Dagster Storage Optimization
The Problem: Excessive Storage Buildup
During development, Dagster can accumulate massive amounts of storage data if not properly configured. This can lead to:
- 212,000+ run directories in
tmp/
- 63GB+ of accumulated storage
- System performance degradation
- Disk space exhaustion
Root Causes
- No retention policies configured by default
- High concurrent runs (25+ simultaneous) creating many artifacts
- Indefinite storage of compute logs and run metadata
- No automatic cleanup of old runs
- Large temp directories without size limits
Solutions Implemented
1. Configuration Improvements
Updated dagster.yaml
retention:
schedule:
purge_after_days: 3 # Reduced from 7
sensor:
purge_after_days:
skipped: 1 # Keep only 1 day of skipped runs
failure: 3 # Keep 3 days of failures for debugging
success: 1 # Keep only 1 day of successful runs
Updated dagster_docker.yaml
run_coordinator:
config:
max_concurrent_runs: 10 # Reduced from 25
# Added retention policies
retention:
schedule:
purge_after_days: 3
sensor:
purge_after_days:
skipped: 1
failure: 3
success: 1
# Added run monitoring
run_monitoring:
enabled: true
start_timeout_seconds: 300
cancel_timeout_seconds: 180
max_runtime_seconds: 900
poll_interval_seconds: 60
# Disabled telemetry to reduce disk writes
telemetry:
enabled: false
2. Automated Cleanup Tools
Cleanup Script: scripts/utils/cleanup_dagster_storage.sh
Interactive Menu:
./scripts/utils/cleanup_dagster_storage.sh
# or
make dagster-cleanup-menu
Direct Commands:
# Check current status
make dagster-cleanup-status
# Safe cleanup (recommended)
make dagster-cleanup-minimal
# Remove old runs (30+ days)
make dagster-cleanup-standard
# Aggressive cleanup (7+ days)
make dagster-cleanup-aggressive
Cleanup Levels:
- Minimal (🔧): Remove old logs only - safe for production
- Standard (🧹): Remove runs older than 30 days
- Aggressive (🔥): Remove runs older than 7 days
- Nuclear (☢️): Remove all but last 24 hours
- CLI-based (🛠️): Use Dagster's built-in cleanup commands
3. Environment Variable Updates
Updated .example.env
with lightweight defaults:
# Lightweight storage paths
ANOMSTACK_DAGSTER_LOCAL_ARTIFACT_STORAGE_DIR=tmp_light/artifacts
ANOMSTACK_DAGSTER_LOCAL_COMPUTE_LOG_MANAGER_DIRECTORY=tmp_light/compute_logs
ANOMSTACK_DAGSTER_SQLITE_STORAGE_BASE_DIR=tmp_light/storage
# Reduced concurrency
ANOMSTACK_DAGSTER_OVERALL_CONCURRENCY_LIMIT=5 # Reduced from 10
ANOMSTACK_DAGSTER_DEQUEUE_NUM_WORKERS=2 # Reduced from 4
Best Practices
For Developers
-
Regular Monitoring:
make dagster-cleanup-status # Check storage weekly
-
Routine Cleanup:
make dagster-cleanup-minimal # Weekly log cleanup
make dagster-cleanup-standard # Monthly run cleanup -
Emergency Cleanup:
make dagster-cleanup-aggressive # When disk space is low
For Production
- Configure retention policies in
dagster_docker.yaml
- Limit concurrent runs to reasonable numbers (5-15)

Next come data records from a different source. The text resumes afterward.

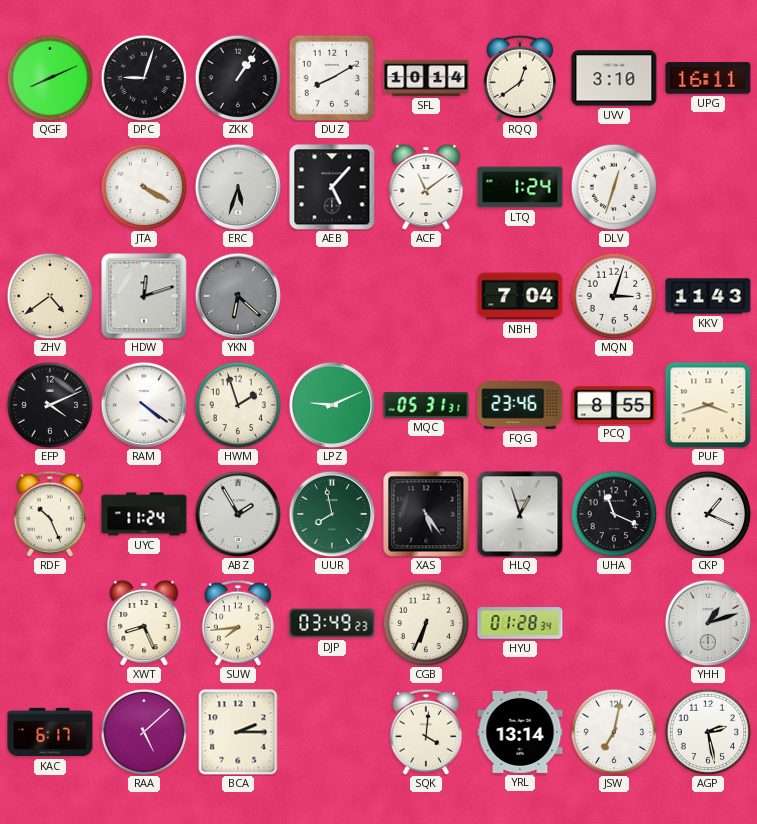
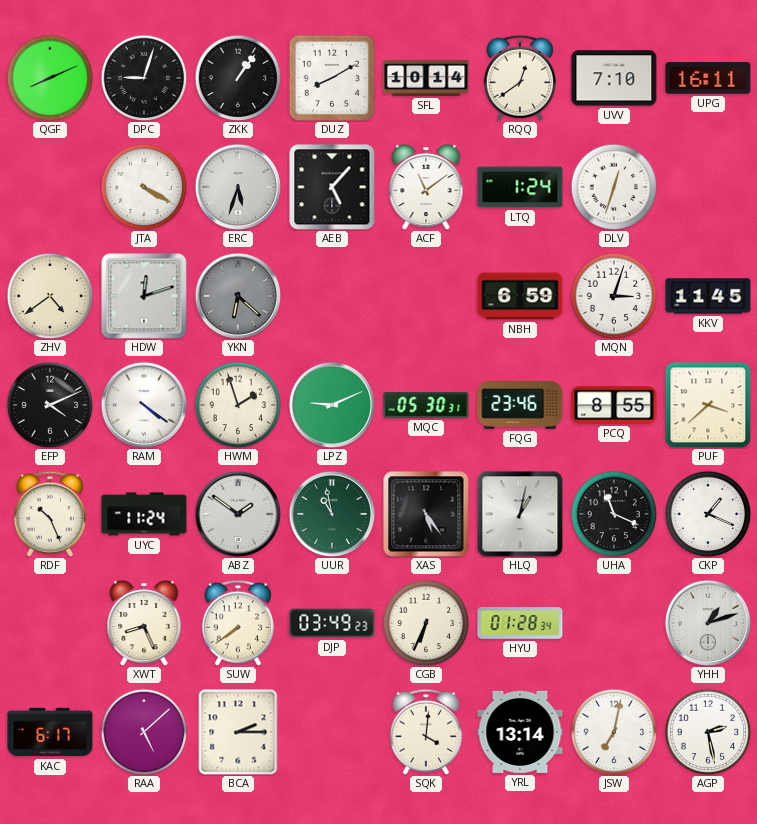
UVV: 3:10 -> 7:10
NBH: 7:04 -> 6:59
KKV: 11:43 -> 11:45
MQC: 05:31 -> 05:30
PUF: 3:42 -> 3:38
ABZ: 1:55 -> 1:51
UUR: 7:58 -> 10:58
HLQ: 12:57 -> 1:02
SUW: 7:44 -> 7:39
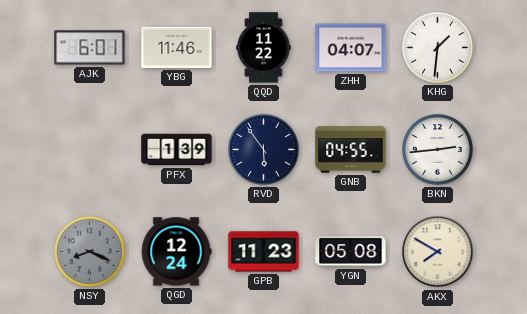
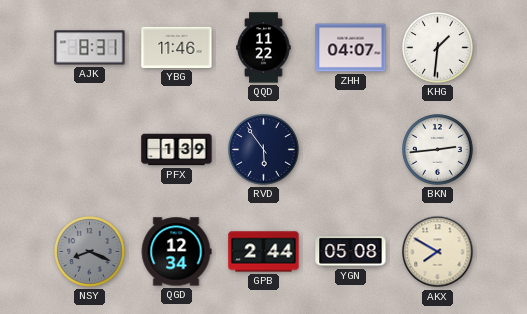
AJK: 6:01 -> 8:31
GNB: 04:55 -> none
QGD: 12:24 -> 12:34
GPB: 11:23 -> 2:44
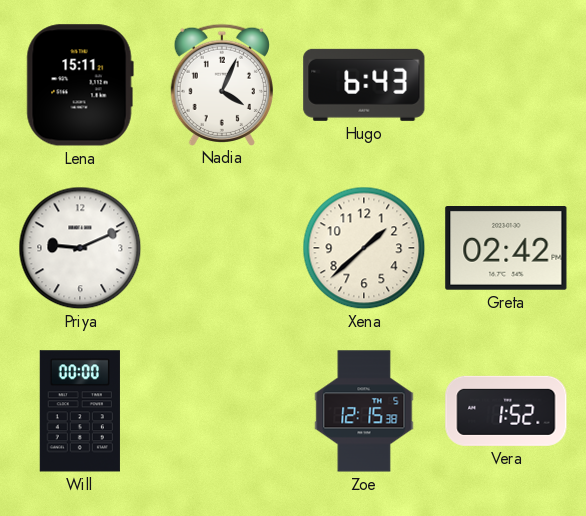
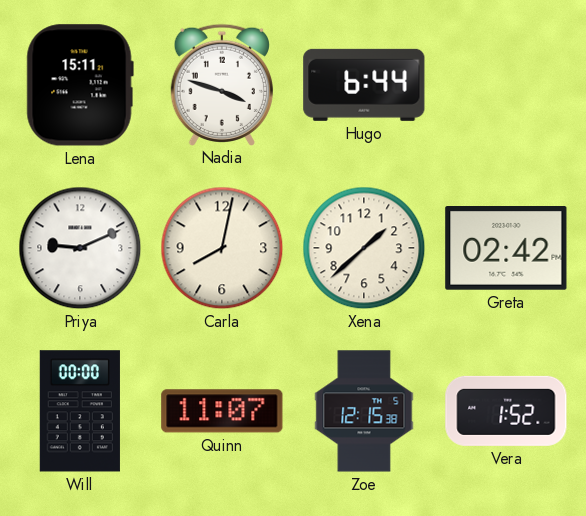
Nadia: 4:04 -> 3:48
Hugo: 6:43 -> 6:44
Carla: none -> 8:02
Quinn: none -> 11:07
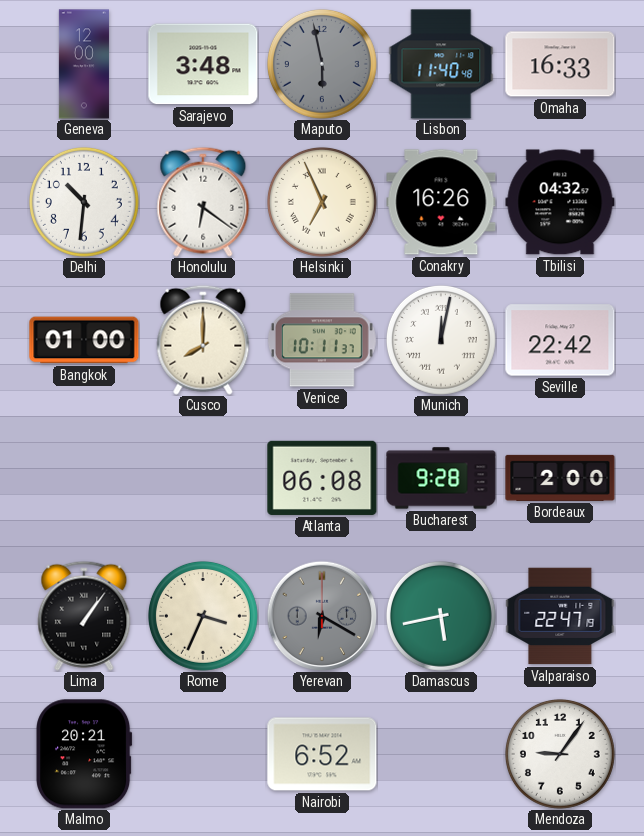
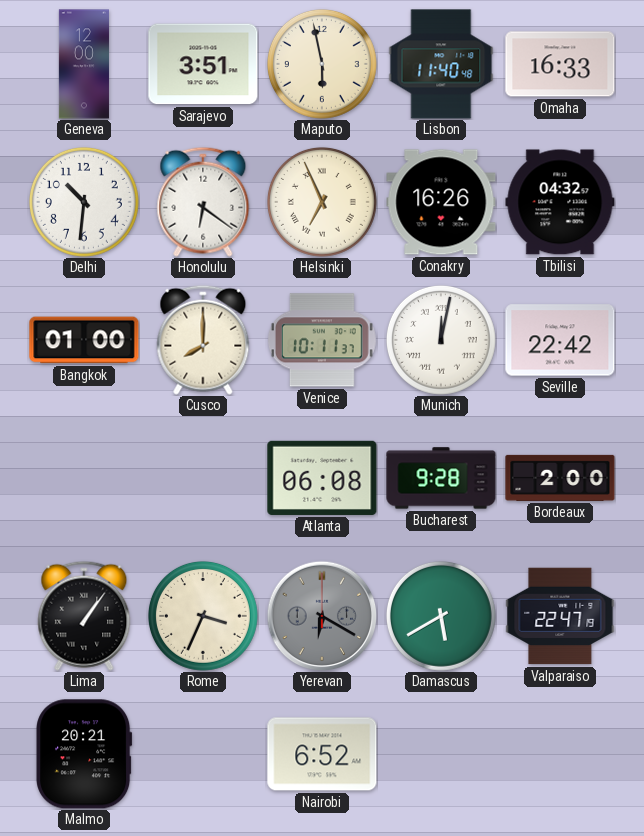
Sarajevo: 3:48 -> 3:51
Maputo dial: grey -> cream
Damascus: 5:43 -> 5:40
Mendoza: 9:06 -> none
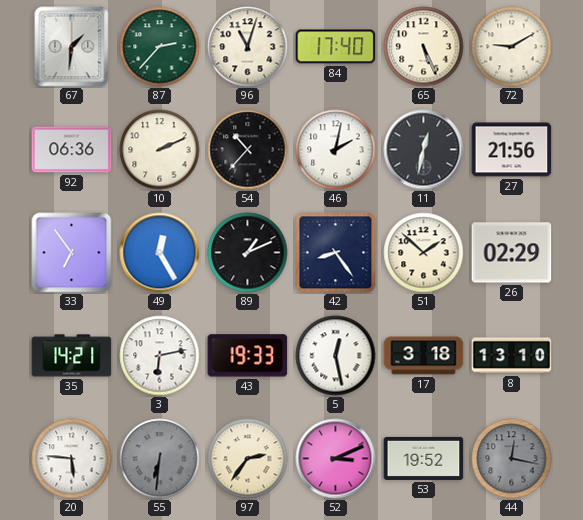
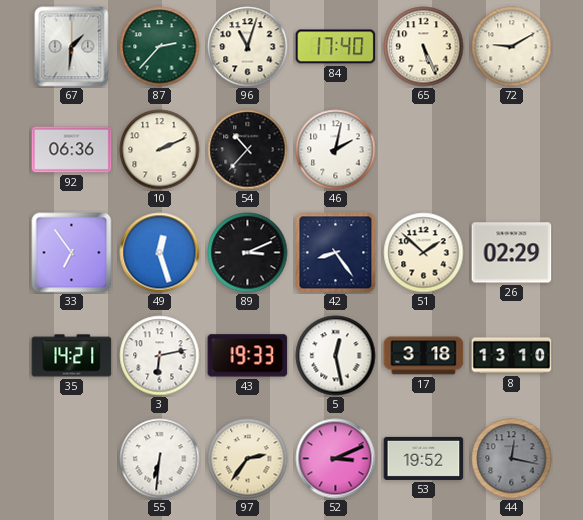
11: 12:32 -> none
27: 21:56 -> none
49: 12:25 -> 12:27
89: 1:11 -> 3:11
20: 5:46 -> none
55 dial: grey -> white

- Enable run monitoring to detect stuck runs
- Set up automated cleanup using cron jobs:
# Weekly cleanup cron job
0 2 * * 0 /path/to/cleanup_dagster_storage.sh minimal
# Monthly aggressive cleanup
0 3 1 * * /path/to/cleanup_dagster_storage.sh standard
For CI/CD
- Use ephemeral storage when possible
- Clean up after tests:
make dagster-cleanup-aggressive
- Monitor disk usage in build scripts
Storage Size Guidelines
Storage Level | Recommended Action |
---|---|
< 1GB | ✅ Healthy - continue monitoring |
1-5GB | ⚠️ Consider weekly cleanup |
5-20GB | 🔄 Run standard cleanup monthly |
20-50GB | 🔥 Run aggressive cleanup |
> 50GB | ☢️ Emergency cleanup required |
Troubleshooting
Issue: "212,000+ run directories"
Solution: Run nuclear cleanup, then configure retention policies
Issue: "Disk space full"
Solution:
- Run
make dagster-cleanup-aggressive
- If still full, run
make reset-nuclear
- Configure retention policies before restarting
Issue: "Slow Dagster performance"
Solution:
- Check storage with
make dagster-cleanup-status
- Run appropriate cleanup level
- Reduce
max_concurrent_runs
Issue: "Old runs not being cleaned up"
Solution:
- Verify retention policies in
dagster_docker.yaml
- Ensure Dagster daemon is running
- Check database connectivity for PostgreSQL storage
Prevention Checklist
- Retention policies configured in
dagster_docker.yaml
- Run monitoring enabled
- Concurrent runs limited (≤ 15)
- Regular cleanup scheduled (weekly/monthly)
- Storage monitoring in place
- Telemetry disabled in production
- Environment variables optimized
Additional Resources
- Interactive Cleanup:
make dagster-cleanup-menu
- Makefile Documentation: Available in the project root
Makefile.md#dagster-storage-cleanup
- Reset Scripts: Available in
scripts/utils/
directory - Dagster Retention Docs: Official Documentation
💡 Key Takeaway: Proactive storage management prevents the 63GB+ buildup problem. Regular monitoring and cleanup are essential for healthy Dagster deployments.